Assis Reis. Foto: Arquivos Google.

Acaba de falecer em Salvador, no fim desta manhã de 20 de abril, o Arquiteto de origem parnaibana, Francisco de Assis Couto dos Reis, aos 84 anos.

Assis Reis, como era conhecido, é considerado um dos maiores arquitetos brasileiros, tendo sido agraciado com a medalha de ouro, maior prêmio outorgado pelo Instituto dos Arquitetos do Brasil. Só em Salvador, Assis Reis assina 35 dentre as suas principais obras, sintetizadas na que ele considera principal – a sede da Companhia Hidrelétrica do São Francisco (1977).

Vários outros prêmios, nacionais e internacionais, fazem parte do seu extenso currículo profissional. No plano internacional evidenciam-se os projetos “Pavilhão de Sevilha”, na Espanha (1992), e “Pavilhão Brasileiro para a Feira Internacional de Osaka”, no Japão (1979).

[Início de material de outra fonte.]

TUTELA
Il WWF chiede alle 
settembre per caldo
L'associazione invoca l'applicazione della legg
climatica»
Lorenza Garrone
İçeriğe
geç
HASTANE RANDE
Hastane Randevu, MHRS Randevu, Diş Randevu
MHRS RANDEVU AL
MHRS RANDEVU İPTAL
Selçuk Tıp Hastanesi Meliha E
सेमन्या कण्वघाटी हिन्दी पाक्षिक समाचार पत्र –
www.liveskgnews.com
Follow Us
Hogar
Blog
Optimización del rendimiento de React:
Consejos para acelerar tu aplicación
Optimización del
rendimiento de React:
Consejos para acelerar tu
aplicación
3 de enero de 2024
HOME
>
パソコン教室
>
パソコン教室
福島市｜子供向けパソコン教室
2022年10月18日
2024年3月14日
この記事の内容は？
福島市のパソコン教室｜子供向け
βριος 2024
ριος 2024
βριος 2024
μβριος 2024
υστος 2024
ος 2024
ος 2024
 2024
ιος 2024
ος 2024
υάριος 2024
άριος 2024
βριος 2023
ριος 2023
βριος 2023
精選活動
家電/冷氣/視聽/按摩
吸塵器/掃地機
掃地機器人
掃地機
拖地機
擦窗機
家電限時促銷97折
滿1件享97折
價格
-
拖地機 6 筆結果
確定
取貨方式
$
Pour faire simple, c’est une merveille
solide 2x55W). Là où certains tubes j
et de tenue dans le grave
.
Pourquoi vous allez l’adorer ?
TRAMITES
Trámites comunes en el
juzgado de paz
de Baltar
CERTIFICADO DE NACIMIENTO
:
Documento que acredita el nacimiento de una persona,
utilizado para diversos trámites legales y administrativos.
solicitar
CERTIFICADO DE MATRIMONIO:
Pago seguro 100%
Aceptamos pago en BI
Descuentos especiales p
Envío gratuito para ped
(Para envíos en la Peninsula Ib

Apesar de ter nascido em Aracaju, ainda pequeno veio para Parnaíba com seus pais, Dona Noquinha (irmã do Professor José de Lima Couto), e Mário Reis, onde passou sua infância e parte da sua adolescência. Cursou Humanidades, no Ginásio Parnaibano, onde foi aluno de José Pires de Lima Rebelo, José de Lima Couto, Henriette Sotter, dentre outros, e, particularmente do Professor de topografia Alfredo Amstein, que o convenceu a prosseguir seus estudos no Sul do país. Antes de se tornar excelente topógrafo e arquiteto, Assis Reis gabava-se de ter sido exímio dançarino de tango, além de campeão de sinuca, praticada exaustivamente no antigo “Café Globo”, de propriedade de seu pai. Ainda hoje o salão existe, anexo ao “Bar Parnaíba”, ao lado da Igreja do Rosário, na praça Landri Sales.

Em recente depoimento, Assis Reis evidenciou a importância de ter estudado no Ginásio Parnaibano, onde conheceu Alfredo Amstein, com quem iniciou-se em topografia, praticada no Departamento de Portos, Rios e Canais.

Assis, que já era viúvo de Dona Celeste Reis, deixa vários netos e duas filhas, Márcia, também arquiteta, e Lorena, psicóloga, ambas residentes em Salvador.